##### Source material

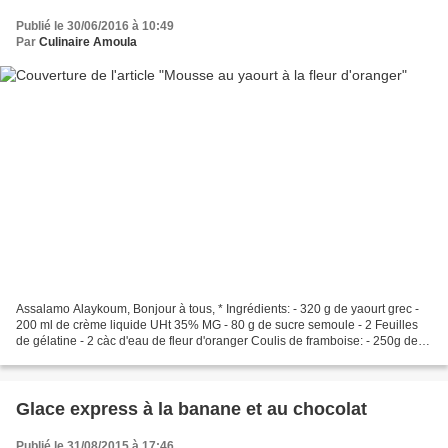
Publié le 30/06/2016 à 10:49
Par
Culinaire Amoula
Assalamo Alaykoum, Bonjour à tous, * Ingrédients: - 320 g de yaourt grec -
200 ml de crème liquide UHt 35% MG - 80 g de sucre semoule - 2 Feuilles
de gélatine - 2 càc d'eau de fleur d'oranger Coulis de framboise: - 250g de
Framboise - 25g de cassonade *...
Glace express à la banane et au chocolat
Publié le 31/08/2015 à 17:46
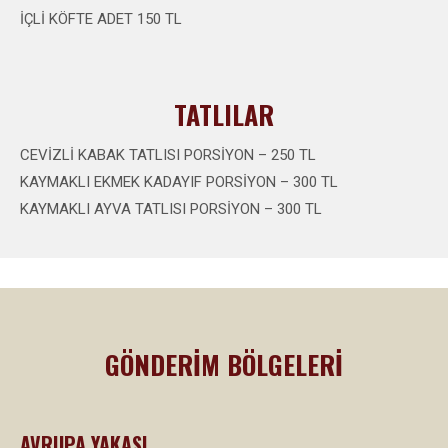
İÇLİ KÖFTE ADET 150 TL
TATLILAR
CEVİZLİ KABAK TATLISI PORSİYON – 250 TL
KAYMAKLI EKMEK KADAYIF PORSİYON – 300 TL
KAYMAKLI AYVA TATLISI PORSİYON – 300 TL
GÖNDERİM BÖLGELERİ
AVRUPA YAKASI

##########

What this task involves
Copy each line above exactly. Images do not belong in the copy.

Output of the task
Publié le 30/06/2016 à 10:49
Par
Culinaire Amoula
Assalamo Alaykoum, Bonjour à tous, * Ingrédients: - 320 g de yaourt grec -
200 ml de crème liquide UHt 35% MG - 80 g de sucre semoule - 2 Feuilles
de gélatine - 2 càc d'eau de fleur d'oranger Coulis de framboise: - 250g de
Framboise - 25g de cassonade *...
Glace express à la banane et au chocolat
Publié le 31/08/2015 à 17:46
İÇLİ KÖFTE ADET 150 TL
TATLILAR
CEVİZLİ KABAK TATLISI PORSİYON – 250 TL
KAYMAKLI EKMEK KADAYIF PORSİYON – 300 TL
KAYMAKLI AYVA TATLISI PORSİYON – 300 TL
GÖNDERİM BÖLGELERİ
AVRUPA YAKASI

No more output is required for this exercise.